No sudeste, uma das regiões mais ricas do país, mesmo com desigualdade (geral) praticamente estável, há um indício de piora deste indicador. O norte, por outro lado, parece apresentar uma leve queda. Isto acaba por diferenciar norte e nordeste, apontando com mais claridade o segundo como a pior região em termos de extrema pobreza na infância.

A intensidade da pobreza extrema na infância se manteve estável, variando de 8.7% para 9.2%. Quanto às regiões, as variações, em geral, também não foram estatisticamente significativas. No entanto, o nordeste apresentou aumento significativo do hiato de pobreza.
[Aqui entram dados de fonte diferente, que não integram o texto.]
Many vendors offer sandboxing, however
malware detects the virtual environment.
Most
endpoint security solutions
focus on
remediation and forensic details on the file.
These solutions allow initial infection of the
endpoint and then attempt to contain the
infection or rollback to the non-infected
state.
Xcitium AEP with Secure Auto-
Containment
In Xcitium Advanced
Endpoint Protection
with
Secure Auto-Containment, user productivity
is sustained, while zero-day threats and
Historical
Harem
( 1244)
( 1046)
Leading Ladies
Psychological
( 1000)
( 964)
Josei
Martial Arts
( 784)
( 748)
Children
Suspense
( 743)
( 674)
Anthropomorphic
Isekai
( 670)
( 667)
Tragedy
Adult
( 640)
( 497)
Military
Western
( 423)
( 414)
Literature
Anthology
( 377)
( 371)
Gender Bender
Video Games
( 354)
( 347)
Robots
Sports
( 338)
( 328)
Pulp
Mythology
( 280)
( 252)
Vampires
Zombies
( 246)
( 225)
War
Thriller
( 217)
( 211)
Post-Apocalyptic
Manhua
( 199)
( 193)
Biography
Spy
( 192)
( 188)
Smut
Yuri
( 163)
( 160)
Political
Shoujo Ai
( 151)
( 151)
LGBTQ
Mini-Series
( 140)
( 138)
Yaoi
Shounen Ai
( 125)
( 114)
O hiato quadrático de pobreza indica que a desigualdade entre as crianças e adolescentes em extrema pobreza aumentou. No caso do Brasil, ainda que a taxa de pobreza extrema entre crianças e adolescentes se mostre estável, as variações de renda foram regressivas: quem estava ruim ficou ainda pior. Esta variação foi sentida em 4 das 5 regiões. Novamente, o nordeste merece destaque: de todas as regiões, esta apresentou a variação mais significativa, consolidando o pior lugar segundo este indicador.

Concluindo

Em geral, a conclusão é simples: aquilo que não se manteve estável, definitivamente piorou. Isso revela um pouco do impacto da crise sobre as crianças e adolescentes no Brasil. Resta saber como a economia, no advento de sua recuperação, irá afetar esta população.

Para compor com o clima deprimente deste post, vamos ouvir Daíra cantando Belchior. Nesse mundo de pessoas cinzas normais e humilhados do parque com os seus jornais, vale lembrar que amar e mudar as coisas interessa mais.
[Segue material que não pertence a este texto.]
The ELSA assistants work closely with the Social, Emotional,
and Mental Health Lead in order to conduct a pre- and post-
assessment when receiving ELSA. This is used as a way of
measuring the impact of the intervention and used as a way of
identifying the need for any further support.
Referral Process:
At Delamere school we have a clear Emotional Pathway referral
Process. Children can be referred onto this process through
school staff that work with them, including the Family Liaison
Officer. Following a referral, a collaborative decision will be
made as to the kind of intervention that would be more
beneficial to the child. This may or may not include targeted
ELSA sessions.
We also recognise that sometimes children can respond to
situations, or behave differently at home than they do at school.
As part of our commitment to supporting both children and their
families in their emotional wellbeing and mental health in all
Um pós-escrito sobre o “Cenário da Infância e Adolescência no Brasil 2018”

Hoje também saiu o Cenário da Infância e Adolescência no Brasil 2018, da Fundação Abrinq. As principais manchetes falam que “40% das crianças e adolescentes até 14 anos vivem em situação de pobreza”. Os dados foram estimados com a PNAD 2015. Embora as coisas não se comparem muito bem entre PNAD e PNADC, vamos tentar calcular estimativas mais recentes.

Nossas contas mostram que 47% das crianças e adolescentes3 estão vivendo em situação de pobreza no Brasil. E a constatação de que essa proporção sobe para 63% e 61% no nordeste e norte, respectivamente, é absolutamente aterradora.

Maranhão, Alagoas, e Amazonas são os 3 piores estados, com aproximadamente 7 em cada 10 crianças e adolescentes até 14 anos em situação de pobreza.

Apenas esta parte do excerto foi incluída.